Trouble with DHCP after loading undionly.kpxe (xcp-ng)

magikmw

Hi,

Some details first:

FOG v.1.5.7 (current github master), did not setup DHCP during installation, ip 10.0.20.32/24
DHCP served by router at 10.0.20.1/24, options 66/67 set to 10.0.20.32 / undionly.kpxe
both FOG and the client I’m testing with run as VMs on a xcp-ng hypervisor in the same VLAN
router and hypervisor are connected via a single switch with no STP or similar enabled
both VMs have no networking problems once booted, and client receives IP via DHCP with no problems

The problem:
The PXE seems to pickup and IP from DHCP and loads undionly.kpxe correctly, however it ends up failing in the next step:
I’ve seen several threads with similar errors, but nothing I found worked (disable STP/use fastport doesn’t seem to apply).

Troubleshooting I did already:

I’ve dumped DHCP/TFTP traffic passing through the hypervisor, available here: ~~removed link~~
Seems like the ipxe client doesn’t accept or receive the DHCP offer.
Dropping to the ipxe shell and trying to ping anything results in a connection failure.
From the shell I can set a static IP address and that allows me to ping, but not to boot (autoboot and dhcp net0 commands just fail)
I’ve tried all .kpxe, .kkpxe and .pxe files aviable in /tftpboot with identical results.
The legacy bootfile (pxelinux.0.old) does boot into a FOG menu and even allows booting from the hard drive, however register option results in a kernel panic (which I think is to be expected).

I’m at a total loss.
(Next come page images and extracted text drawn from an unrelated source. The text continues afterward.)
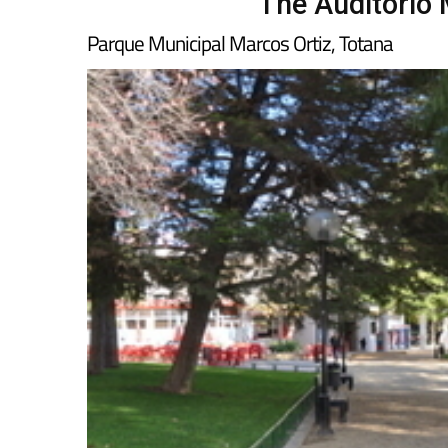
The Auditorio 
Parque Municipal Marcos Ortiz, Totana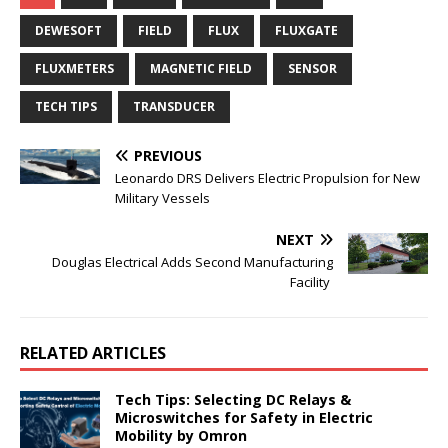
DEWESOFT
FIELD
FLUX
FLUXGATE
FLUXMETERS
MAGNETIC FIELD
SENSOR
TECH TIPS
TRANSDUCER
PREVIOUS
Leonardo DRS Delivers Electric Propulsion for New
Military Vessels
NEXT
Douglas Electrical Adds Second Manufacturing
Facility
RELATED ARTICLES
Tech Tips: Selecting DC Relays &
Microswitches for Safety in Electric
Mobility by Omron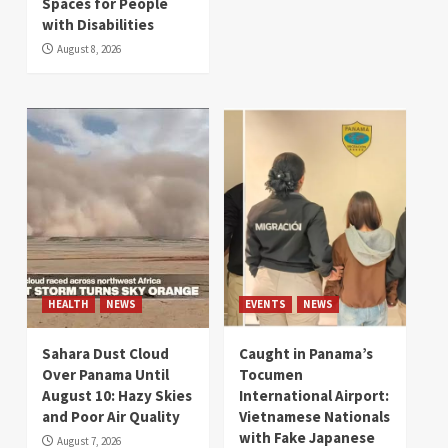
Spaces for People
with Disabilities
August 8, 2026
HEALTH
NEWS
EVENTS
NEWS
Sahara Dust Cloud
Caught in Panama’s
Over Panama Until
Tocumen
August 10: Hazy Skies
International Airport:
and Poor Air Quality
Vietnamese Nationals
with Fake Japanese
August 7, 2026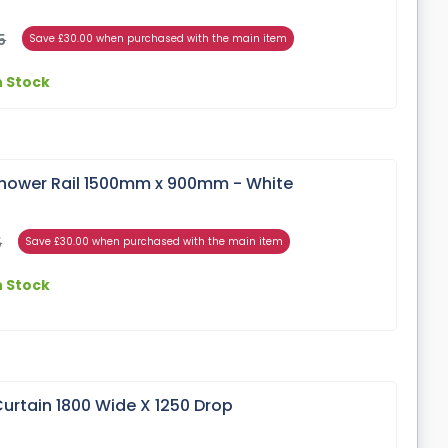
5
Save £30.00 when purchased with the main item
n Stock
hower Rail 1500mm x 900mm - White
5
Save £30.00 when purchased with the main item
n Stock
urtain 1800 Wide X 1250 Drop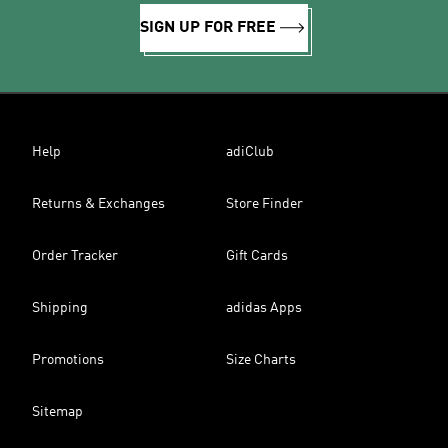
SIGN UP FOR FREE
Help
adiClub
Returns & Exchanges
Store Finder
Order Tracker
Gift Cards
Shipping
adidas Apps
Promotions
Size Charts
Sitemap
The only thing I haven’t tried yet is trying to boot a physical machine to see if it’s not a problem with the hypervisor networking. Even then, not sure what would cause this. There are no other network problems in the environment.
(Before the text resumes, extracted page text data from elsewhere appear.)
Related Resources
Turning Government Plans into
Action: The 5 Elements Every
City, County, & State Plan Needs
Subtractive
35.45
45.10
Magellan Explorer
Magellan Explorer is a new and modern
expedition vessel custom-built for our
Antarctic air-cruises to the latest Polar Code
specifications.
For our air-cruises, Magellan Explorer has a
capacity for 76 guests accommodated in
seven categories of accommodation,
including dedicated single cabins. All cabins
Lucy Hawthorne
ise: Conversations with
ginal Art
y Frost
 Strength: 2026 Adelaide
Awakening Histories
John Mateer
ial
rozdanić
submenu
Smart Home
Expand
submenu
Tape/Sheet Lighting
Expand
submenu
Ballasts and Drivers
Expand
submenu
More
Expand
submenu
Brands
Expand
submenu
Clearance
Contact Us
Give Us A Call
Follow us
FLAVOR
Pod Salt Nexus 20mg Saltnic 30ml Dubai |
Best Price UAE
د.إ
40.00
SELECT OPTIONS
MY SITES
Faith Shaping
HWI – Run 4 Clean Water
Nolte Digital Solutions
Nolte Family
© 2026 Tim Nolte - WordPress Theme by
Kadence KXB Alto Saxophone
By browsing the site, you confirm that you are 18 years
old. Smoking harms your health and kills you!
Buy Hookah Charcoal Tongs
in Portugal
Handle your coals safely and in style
Hope anybody can help me. Let me know if you need any more information.

magikmw

I’ve figured it out! Turns out, I’ve had a NIC bond misconfigured. Switch had settings for a static LAG, the host just used an active-active backup. I’ve reconfigured both to use proper LACP, effectively bonding the two ports on both devices, and now the broadcasts work, and the FOG menu boots!

Thanks both @george1421 and @Sebastian-Roth for your help, I don’t think I’d find energy to go digging for this stuff if you didn’t push me in the right direction.
Turns out it wasn’t really about FOG or PXE, but it did help find an issue with my network I had no idea existed. Comes to show how interconnected technology is.

Here’s the article that helped me configure the LACP, if anyone faces a similar problem: https://support.citrix.com/article/CTX135690 (xcp-ng is basically opensource Citrix Hypervisor, formerly XenServer).

george1421

@magikmw Try to use ipxe.kpxe instead of undionly.kpxe for the iPXE boot loader. Its possible that the undi component of your hypervisor isn’t compatible with iPXE. Possibly one of the drivers in ipxe.kpxe will work better than the undi driver.

Since I don’t know that hypervisor, what NIC emulation is your VM configured for?

magikmw

@george1421 ipxe.kpxe produced the exact same result (I’ve tried it before, too).

I have two options for NIC emulation: Realtek RTL819 (default) and Intel e1000.

george1421

@magikmw So I would pick the e1000 emulation if I had a choice.

Now is that network connection bridged or natt’d? I see the target system is getting 10.0.20.206, is that the correct IP address for your network?

magikmw

@george1421 Alright. I’ve tried with e1000, no change.

The VM connection is bridged via virtual switch to a physical switch between the host and router.
Both virtual switch and physical switch trunk a VLAN to the router/DHCP (it’s transparent to the VM).
The host’s connection is a bonded 2 port NIC.
10.0.20.206 is correct (DHCP range is 10.0.20.200-240).

Sebastian Roth

@magikmw said in Trouble with DHCP after loading undionly.kpxe (xcp-ng):

I’ve dumped DHCP/TFTP traffic passing through the hypervisor,

That’s great and looks really interesting. First I noticed that packets seem to be partly duplicated in the PCAP. I see 18 DHCP Discover packets from your client within one second (0.85 s really) before the DHCP server sends an Offer. Very slow response in a network. Similar with the subsequent DHCP Request and DHCP ACK - 9 Requests (this time in a very short time) before ACK is sent. Looks really strange to me.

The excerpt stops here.